• [WHAT THIS TASK INVOLVES]:
Below, find the line containing "Tổng SF0 đang lưu hành" and the line containing "wichtig, regelmäßig zu"; reproduce exactly those two and every line between them, omitting pictures.

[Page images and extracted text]
----

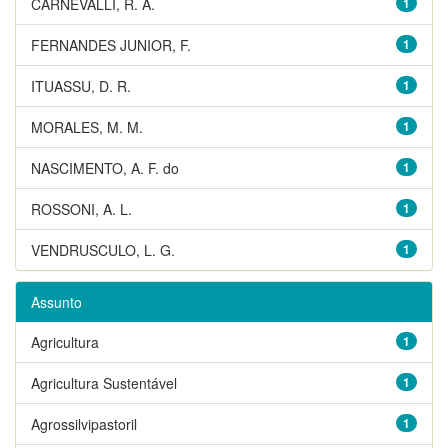
CARNEVALLI, R. A.
1
FERNANDES JUNIOR, F.
1
ITUASSU, D. R.
1
MORALES, M. M.
1
NASCIMENTO, A. F. do
1
ROSSONI, A. L.
1
VENDRUSCULO, L. G.
1
Assunto
Agricultura
1
Agricultura Sustentável
1
Agrossilvipastoril
1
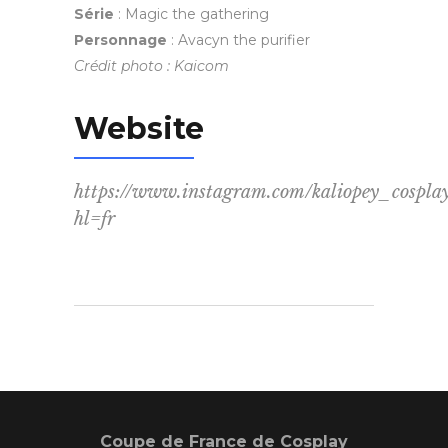
Série
: Magic the gathering
Personnage
: Avacyn the purifier
Crédit photo : Kaicom
Website
https://www.instagram.com/kaliopey_cospla
hl=fr
Coupe de France de Cosplay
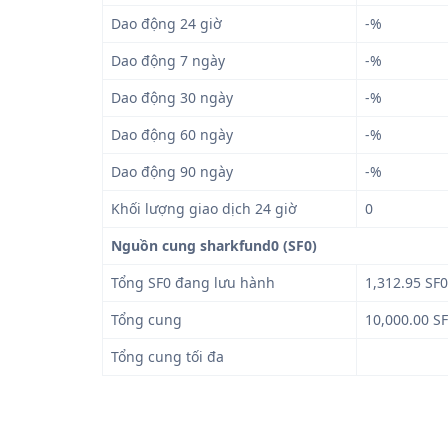
Dao động 24 giờ
-%
Dao động 7 ngày
-%
Dao động 30 ngày
-%
Dao động 60 ngày
-%
Dao động 90 ngày
-%
Khối lượng giao dịch 24 giờ
0
Nguồn cung sharkfund0 (SF0)
Tổng SF0 đang lưu hành
1,312.95 SF0
Tổng cung
10,000.00 S
Tổng cung tối đa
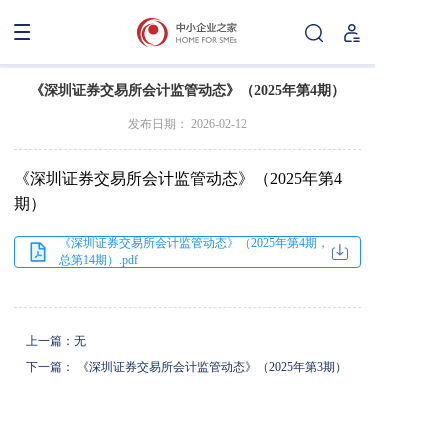
《深圳证券交易所会计监管动态》（2025年第4期）
发布日期： 2026-02-12
《深圳证券交易所会计监管动态》（2025年第4
期）
《深圳证券交易所会计监管动态》（2025年第4期，
总第14期）.pdf
上一篇：无
下一篇： 《深圳证券交易所会计监管动态》（2025年第3期）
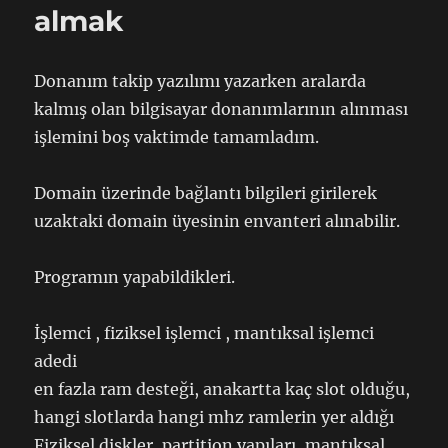
almak
Donanım takip yazılımı yazarken aralarda
kalmış olan bilgisayar donanımlarının alınması
işlemini boş vaktimde tamamladım.
Domain üzerinde bağlantı bilgileri girilerek
uzaktaki domain üyesinin envanteri alınabilir.
Programın yapabildikleri.
İşlemci , fiziksel işlemci , mantıksal işlemci
adedi
en fazla ram desteği, anakartta kaç slot olduğu,
hangi slotlarda hangi mhz ramlerin yer aldığı
Fiziksel diskler, partition yapıları, mantıksal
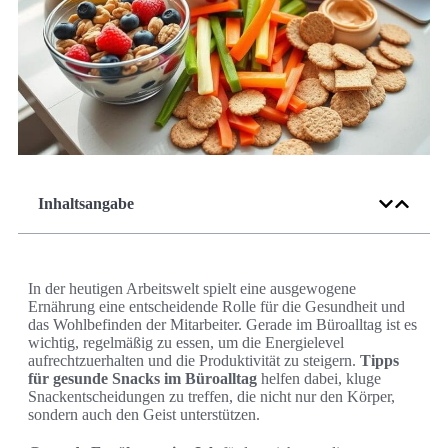
Inhaltsangabe
In der heutigen Arbeitswelt spielt eine ausgewogene
Ernährung eine entscheidende Rolle für die Gesundheit und
das Wohlbefinden der Mitarbeiter. Gerade im Büroalltag ist es
wichtig, regelmäßig zu essen, um die Energielevel
aufrechtzuerhalten und die Produktivität zu steigern.
Tipps
für gesunde Snacks im Büroalltag
helfen dabei, kluge
Snackentscheidungen zu treffen, die nicht nur den Körper,
sondern auch den Geist unterstützen.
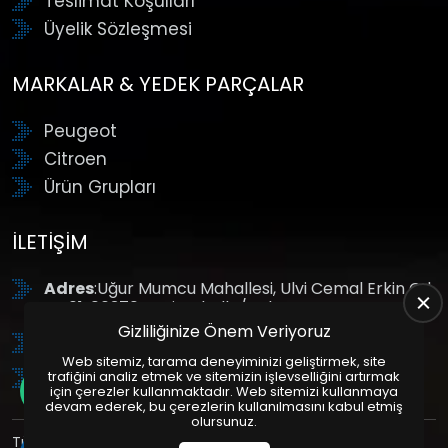
Teslimat Koşulları
Üyelik Sözleşmesi
MARKALAR & YEDEK PARÇALAR
Peugeot
Citroen
Ürün Grupları
İLETIŞIM
Adres
:Uğur Mumcu Mahallesi, Ulvi Cemal Erkin Cd.
No:61, 06370 Yenimahalle/Ankara
Gizliliğinize Önem Veriyoruz
Tel
: +90 (312) 354 8888
Web sitemiz, tarama deneyiminizi geliştirmek, site
GSM
: +90 (532) 343 4085
trafiğini analiz etmek ve sitemizin işlevselliğini artırmak
için çerezler kullanmaktadır. Web sitemizi kullanmaya
devam ederek, bu çerezlerin kullanılmasını kabul etmiş
olursunuz.
Tüm Hakları Saklıdır. | Bu site Us Yazılım
Kurumsal Web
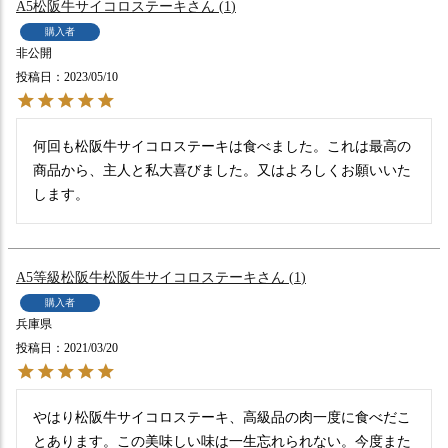
A5松阪牛サイコロステーキ
1
購入者
非公開
投稿日
2023/05/10
何回も松阪牛サイコロステーキは食べました。これは最高の
商品から、主人と私大喜びました。又はよろしくお願いいた
します。
A5等級松阪牛松阪牛サイコロステーキ
1
購入者
兵庫県
投稿日
2021/03/20
やはり松阪牛サイコロステーキ、高級品の肉一度に食べだこ
とあります。この美味しい味は一生忘れられない。今度また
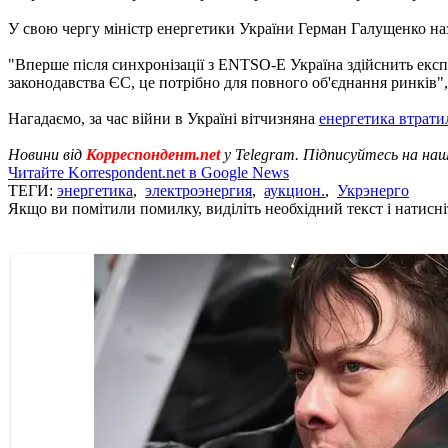
У свою чергу міністр енергетики України Герман Галущенко наз
"Вперше після синхронізації з ENTSO-E Україна здійснить експо
законодавства ЄС, це потрібно для повного об'єднання ринків"
Нагадаємо, за час війни в Україні вітчизняна
енергетика втрати
Новини від
Корреспондент.net
у Telegram. Підписуйтесь на на
Читайте Korrespondent.net в Google News
ТЕГИ:
энергетика
,
электроэнергия
,
аукцион.
,
Укрэнерго
Якщо ви помітили помилку, виділіть необхідний текст і натисніт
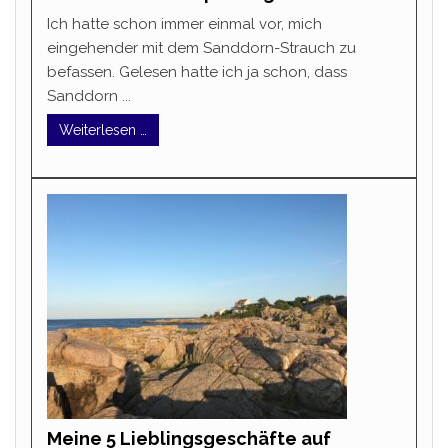
Ich hatte schon immer einmal vor, mich
eingehender mit dem Sanddorn-Strauch zu
befassen. Gelesen hatte ich ja schon, dass
Sanddorn ...
Weiterlesen …
Meine 5 Lieblingsgeschäfte auf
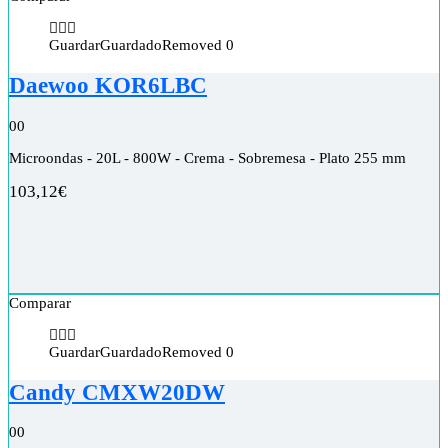
Guardar
Guardado
Removed
0
Daewoo KOR6LBC
0
0
Microondas - 20L - 800W - Crema - Sobremesa - Plato 255 mm
103,12
€
Comparar
Guardar
Guardado
Removed
0
Candy CMXW20DW
0
0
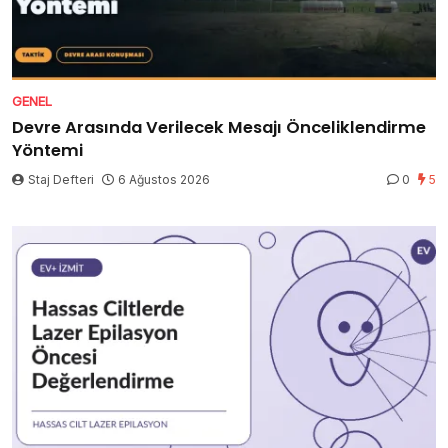
GENEL
Devre Arasında Verilecek Mesajı Önceliklendirme
Yöntemi
Staj Defteri
6 Ağustos 2026
0
5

----

• [ANSWER SPACE]:
Tổng SF0 đang lưu hành
1,312.95 SF0
Tổng cung
10,000.00 S
Tổng cung tối đa
《深圳证券交易所会计监管动态》（2025年第4期）
发布日期： 2026-02-12
《深圳证券交易所会计监管动态》（2025年第4
期）
《深圳证券交易所会计监管动态》（2025年第4期，
总第14期）.pdf
上一篇：无
下一篇： 《深圳证券交易所会计监管动态》（2025年第3期）
almak
Donanım takip yazılımı yazarken aralarda
kalmış olan bilgisayar donanımlarının alınması
işlemini boş vaktimde tamamladım.
Domain üzerinde bağlantı bilgileri girilerek
uzaktaki domain üyesinin envanteri alınabilir.
Programın yapabildikleri.
İşlemci , fiziksel işlemci , mantıksal işlemci
adedi
en fazla ram desteği, anakartta kaç slot olduğu,
hangi slotlarda hangi mhz ramlerin yer aldığı
Fiziksel diskler, partition yapıları, mantıksal
Inhaltsangabe
In der heutigen Arbeitswelt spielt eine ausgewogene
Ernährung eine entscheidende Rolle für die Gesundheit und
das Wohlbefinden der Mitarbeiter. Gerade im Büroalltag ist es
wichtig, regelmäßig zu essen, um die Energielevel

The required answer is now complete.